### [How to complete this task]
The line containing "ver…st-version.html" marks the end: quote every line from the start of the records below through it, word for word.

### [Transcribed page contents]
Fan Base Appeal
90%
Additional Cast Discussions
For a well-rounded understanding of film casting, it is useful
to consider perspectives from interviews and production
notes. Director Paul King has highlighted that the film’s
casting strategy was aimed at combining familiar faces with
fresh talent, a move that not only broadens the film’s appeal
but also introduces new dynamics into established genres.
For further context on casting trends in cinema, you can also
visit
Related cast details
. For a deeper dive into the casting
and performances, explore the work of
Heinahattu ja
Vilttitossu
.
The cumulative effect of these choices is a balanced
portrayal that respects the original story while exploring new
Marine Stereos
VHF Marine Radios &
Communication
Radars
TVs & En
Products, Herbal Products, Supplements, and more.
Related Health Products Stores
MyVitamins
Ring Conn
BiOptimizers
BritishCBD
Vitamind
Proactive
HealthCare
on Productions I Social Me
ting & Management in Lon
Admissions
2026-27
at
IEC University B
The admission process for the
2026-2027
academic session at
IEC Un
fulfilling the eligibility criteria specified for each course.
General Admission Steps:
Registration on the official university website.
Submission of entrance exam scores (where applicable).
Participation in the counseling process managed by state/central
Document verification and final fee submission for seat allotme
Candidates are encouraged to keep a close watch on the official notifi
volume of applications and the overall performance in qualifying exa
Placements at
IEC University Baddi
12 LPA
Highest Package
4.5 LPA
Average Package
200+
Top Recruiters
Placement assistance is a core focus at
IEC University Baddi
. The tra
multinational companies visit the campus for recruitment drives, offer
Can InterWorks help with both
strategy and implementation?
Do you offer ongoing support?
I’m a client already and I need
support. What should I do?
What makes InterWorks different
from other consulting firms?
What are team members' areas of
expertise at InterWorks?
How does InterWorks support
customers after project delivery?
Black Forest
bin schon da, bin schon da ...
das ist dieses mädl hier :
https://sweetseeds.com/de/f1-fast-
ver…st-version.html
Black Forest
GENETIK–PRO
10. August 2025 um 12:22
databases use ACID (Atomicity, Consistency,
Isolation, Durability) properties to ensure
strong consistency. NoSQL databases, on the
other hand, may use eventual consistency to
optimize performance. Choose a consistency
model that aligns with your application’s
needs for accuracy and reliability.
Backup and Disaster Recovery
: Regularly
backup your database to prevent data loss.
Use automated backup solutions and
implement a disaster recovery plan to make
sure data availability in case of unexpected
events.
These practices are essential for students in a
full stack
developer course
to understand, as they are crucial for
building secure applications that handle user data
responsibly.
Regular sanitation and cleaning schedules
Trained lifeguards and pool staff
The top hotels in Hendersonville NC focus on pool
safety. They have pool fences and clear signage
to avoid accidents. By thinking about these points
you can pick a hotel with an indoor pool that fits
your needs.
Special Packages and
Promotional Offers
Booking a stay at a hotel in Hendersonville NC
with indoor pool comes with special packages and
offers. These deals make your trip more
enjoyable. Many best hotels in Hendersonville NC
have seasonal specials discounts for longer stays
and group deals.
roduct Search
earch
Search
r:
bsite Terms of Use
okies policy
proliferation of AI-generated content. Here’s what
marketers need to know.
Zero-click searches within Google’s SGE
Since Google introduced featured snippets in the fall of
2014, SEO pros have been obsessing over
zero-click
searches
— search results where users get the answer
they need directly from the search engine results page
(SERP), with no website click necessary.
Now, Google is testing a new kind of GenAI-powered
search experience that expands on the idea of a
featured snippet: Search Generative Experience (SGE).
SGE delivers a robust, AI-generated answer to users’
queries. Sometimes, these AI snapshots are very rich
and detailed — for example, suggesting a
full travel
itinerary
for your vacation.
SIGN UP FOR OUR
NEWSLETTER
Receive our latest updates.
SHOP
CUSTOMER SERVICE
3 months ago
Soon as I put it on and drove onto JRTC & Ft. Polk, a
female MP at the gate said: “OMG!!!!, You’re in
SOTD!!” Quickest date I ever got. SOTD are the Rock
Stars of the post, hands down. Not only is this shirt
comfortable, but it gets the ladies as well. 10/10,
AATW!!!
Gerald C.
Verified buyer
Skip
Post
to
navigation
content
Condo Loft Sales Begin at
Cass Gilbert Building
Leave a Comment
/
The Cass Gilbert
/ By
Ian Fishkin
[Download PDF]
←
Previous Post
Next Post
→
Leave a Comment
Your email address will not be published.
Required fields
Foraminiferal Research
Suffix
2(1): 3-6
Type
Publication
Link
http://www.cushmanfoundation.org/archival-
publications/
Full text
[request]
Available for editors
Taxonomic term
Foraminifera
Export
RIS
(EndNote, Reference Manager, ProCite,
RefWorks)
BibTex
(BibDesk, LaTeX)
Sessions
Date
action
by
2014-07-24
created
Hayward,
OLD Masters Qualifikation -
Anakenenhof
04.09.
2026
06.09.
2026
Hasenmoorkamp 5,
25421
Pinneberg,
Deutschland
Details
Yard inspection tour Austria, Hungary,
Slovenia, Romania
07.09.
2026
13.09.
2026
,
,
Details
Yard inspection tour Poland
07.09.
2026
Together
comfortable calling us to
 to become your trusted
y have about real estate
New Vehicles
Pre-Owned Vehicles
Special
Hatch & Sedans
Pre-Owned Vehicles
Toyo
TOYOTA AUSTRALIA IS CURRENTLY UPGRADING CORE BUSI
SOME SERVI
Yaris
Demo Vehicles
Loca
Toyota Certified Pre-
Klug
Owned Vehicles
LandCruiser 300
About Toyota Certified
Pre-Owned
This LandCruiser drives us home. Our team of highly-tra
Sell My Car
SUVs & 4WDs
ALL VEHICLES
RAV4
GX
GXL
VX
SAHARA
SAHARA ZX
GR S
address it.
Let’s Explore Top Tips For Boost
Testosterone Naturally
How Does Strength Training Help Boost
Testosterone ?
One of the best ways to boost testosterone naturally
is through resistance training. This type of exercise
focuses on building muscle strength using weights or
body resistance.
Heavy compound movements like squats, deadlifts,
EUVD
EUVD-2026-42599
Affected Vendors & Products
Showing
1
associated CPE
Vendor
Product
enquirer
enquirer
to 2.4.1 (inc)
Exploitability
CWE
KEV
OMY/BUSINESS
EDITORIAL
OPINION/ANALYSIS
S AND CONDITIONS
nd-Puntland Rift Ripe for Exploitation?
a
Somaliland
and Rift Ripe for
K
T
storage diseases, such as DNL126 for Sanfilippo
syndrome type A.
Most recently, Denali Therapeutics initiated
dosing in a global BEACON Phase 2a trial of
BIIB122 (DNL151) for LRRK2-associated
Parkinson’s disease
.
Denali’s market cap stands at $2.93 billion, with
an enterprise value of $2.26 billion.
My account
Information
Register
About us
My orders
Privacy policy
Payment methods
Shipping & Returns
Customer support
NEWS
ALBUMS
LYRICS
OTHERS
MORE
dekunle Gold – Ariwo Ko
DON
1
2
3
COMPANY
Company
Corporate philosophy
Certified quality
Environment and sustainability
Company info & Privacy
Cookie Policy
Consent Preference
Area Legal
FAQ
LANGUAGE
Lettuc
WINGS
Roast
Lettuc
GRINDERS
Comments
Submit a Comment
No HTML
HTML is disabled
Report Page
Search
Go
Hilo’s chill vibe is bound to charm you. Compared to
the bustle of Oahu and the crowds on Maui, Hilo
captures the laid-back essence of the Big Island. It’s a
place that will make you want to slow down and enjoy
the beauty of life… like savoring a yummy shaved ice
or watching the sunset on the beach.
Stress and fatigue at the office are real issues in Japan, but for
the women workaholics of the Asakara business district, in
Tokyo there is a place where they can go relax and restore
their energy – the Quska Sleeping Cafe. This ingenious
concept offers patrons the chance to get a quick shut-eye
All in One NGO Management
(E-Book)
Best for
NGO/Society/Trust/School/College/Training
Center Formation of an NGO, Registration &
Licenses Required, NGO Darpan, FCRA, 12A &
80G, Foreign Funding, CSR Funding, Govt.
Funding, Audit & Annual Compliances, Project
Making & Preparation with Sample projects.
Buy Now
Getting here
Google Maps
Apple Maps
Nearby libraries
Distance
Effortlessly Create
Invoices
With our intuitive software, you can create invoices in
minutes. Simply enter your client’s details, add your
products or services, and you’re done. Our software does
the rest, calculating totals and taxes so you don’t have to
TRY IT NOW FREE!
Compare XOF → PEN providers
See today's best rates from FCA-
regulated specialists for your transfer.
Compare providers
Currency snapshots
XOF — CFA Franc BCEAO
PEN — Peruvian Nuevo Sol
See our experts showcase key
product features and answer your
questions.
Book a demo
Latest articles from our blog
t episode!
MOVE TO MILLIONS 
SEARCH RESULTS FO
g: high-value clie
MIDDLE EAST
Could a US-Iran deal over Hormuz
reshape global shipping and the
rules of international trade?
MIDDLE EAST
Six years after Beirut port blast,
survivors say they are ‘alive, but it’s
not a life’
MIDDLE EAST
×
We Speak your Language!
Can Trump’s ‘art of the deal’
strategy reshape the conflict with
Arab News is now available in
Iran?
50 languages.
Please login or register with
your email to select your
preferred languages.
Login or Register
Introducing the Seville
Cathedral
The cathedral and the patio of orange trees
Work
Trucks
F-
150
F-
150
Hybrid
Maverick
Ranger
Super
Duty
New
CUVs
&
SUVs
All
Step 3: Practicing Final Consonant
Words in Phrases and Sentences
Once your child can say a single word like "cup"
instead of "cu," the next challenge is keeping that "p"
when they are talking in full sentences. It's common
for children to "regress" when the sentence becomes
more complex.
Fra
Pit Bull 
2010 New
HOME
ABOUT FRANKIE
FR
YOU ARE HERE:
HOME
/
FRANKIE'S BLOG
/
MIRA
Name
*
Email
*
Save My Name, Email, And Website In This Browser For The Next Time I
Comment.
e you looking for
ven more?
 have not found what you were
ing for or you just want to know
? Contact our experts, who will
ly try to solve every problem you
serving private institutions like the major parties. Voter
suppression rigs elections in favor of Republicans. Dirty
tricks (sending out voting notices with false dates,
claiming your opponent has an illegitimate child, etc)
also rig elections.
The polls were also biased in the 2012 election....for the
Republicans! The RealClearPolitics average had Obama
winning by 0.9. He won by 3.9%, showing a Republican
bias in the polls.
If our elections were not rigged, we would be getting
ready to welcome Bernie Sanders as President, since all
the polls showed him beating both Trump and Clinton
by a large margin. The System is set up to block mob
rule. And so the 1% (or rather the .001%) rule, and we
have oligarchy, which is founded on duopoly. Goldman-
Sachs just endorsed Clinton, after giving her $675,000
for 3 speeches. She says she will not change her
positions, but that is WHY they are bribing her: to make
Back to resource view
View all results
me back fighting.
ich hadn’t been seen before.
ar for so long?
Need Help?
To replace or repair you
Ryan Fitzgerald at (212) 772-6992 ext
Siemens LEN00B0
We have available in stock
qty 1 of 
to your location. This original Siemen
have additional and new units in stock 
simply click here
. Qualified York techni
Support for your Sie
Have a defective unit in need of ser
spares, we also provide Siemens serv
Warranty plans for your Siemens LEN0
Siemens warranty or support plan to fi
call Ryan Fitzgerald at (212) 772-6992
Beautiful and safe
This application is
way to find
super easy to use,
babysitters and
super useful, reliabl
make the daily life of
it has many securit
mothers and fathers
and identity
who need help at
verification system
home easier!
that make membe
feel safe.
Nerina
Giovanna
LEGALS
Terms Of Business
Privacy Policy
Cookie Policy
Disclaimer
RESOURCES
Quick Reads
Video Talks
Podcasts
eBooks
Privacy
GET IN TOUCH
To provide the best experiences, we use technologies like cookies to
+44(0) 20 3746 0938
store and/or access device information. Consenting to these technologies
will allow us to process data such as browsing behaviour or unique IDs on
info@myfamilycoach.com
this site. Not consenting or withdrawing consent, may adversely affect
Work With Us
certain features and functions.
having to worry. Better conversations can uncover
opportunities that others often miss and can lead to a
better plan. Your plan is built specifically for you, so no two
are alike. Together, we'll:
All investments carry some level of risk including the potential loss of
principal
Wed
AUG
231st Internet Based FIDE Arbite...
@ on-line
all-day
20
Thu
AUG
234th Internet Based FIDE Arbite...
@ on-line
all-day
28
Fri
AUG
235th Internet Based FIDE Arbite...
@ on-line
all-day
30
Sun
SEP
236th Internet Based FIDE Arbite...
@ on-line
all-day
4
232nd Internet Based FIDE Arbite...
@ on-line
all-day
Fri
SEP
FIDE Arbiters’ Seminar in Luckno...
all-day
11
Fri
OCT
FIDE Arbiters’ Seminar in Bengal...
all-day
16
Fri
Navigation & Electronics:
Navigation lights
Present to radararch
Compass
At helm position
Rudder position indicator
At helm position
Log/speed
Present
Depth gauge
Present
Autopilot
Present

### [Answer]
Fan Base Appeal
90%
Additional Cast Discussions
For a well-rounded understanding of film casting, it is useful
to consider perspectives from interviews and production
notes. Director Paul King has highlighted that the film’s
casting strategy was aimed at combining familiar faces with
fresh talent, a move that not only broadens the film’s appeal
but also introduces new dynamics into established genres.
For further context on casting trends in cinema, you can also
visit
Related cast details
. For a deeper dive into the casting
and performances, explore the work of
Heinahattu ja
Vilttitossu
.
The cumulative effect of these choices is a balanced
portrayal that respects the original story while exploring new
Marine Stereos
VHF Marine Radios &
Communication
Radars
TVs & En
Products, Herbal Products, Supplements, and more.
Related Health Products Stores
MyVitamins
Ring Conn
BiOptimizers
BritishCBD
Vitamind
Proactive
HealthCare
on Productions I Social Me
ting & Management in Lon
Admissions
2026-27
at
IEC University B
The admission process for the
2026-2027
academic session at
IEC Un
fulfilling the eligibility criteria specified for each course.
General Admission Steps:
Registration on the official university website.
Submission of entrance exam scores (where applicable).
Participation in the counseling process managed by state/central
Document verification and final fee submission for seat allotme
Candidates are encouraged to keep a close watch on the official notifi
volume of applications and the overall performance in qualifying exa
Placements at
IEC University Baddi
12 LPA
Highest Package
4.5 LPA
Average Package
200+
Top Recruiters
Placement assistance is a core focus at
IEC University Baddi
. The tra
multinational companies visit the campus for recruitment drives, offer
Can InterWorks help with both
strategy and implementation?
Do you offer ongoing support?
I’m a client already and I need
support. What should I do?
What makes InterWorks different
from other consulting firms?
What are team members' areas of
expertise at InterWorks?
How does InterWorks support
customers after project delivery?
Black Forest
bin schon da, bin schon da ...
das ist dieses mädl hier :
https://sweetseeds.com/de/f1-fast-
ver…st-version.html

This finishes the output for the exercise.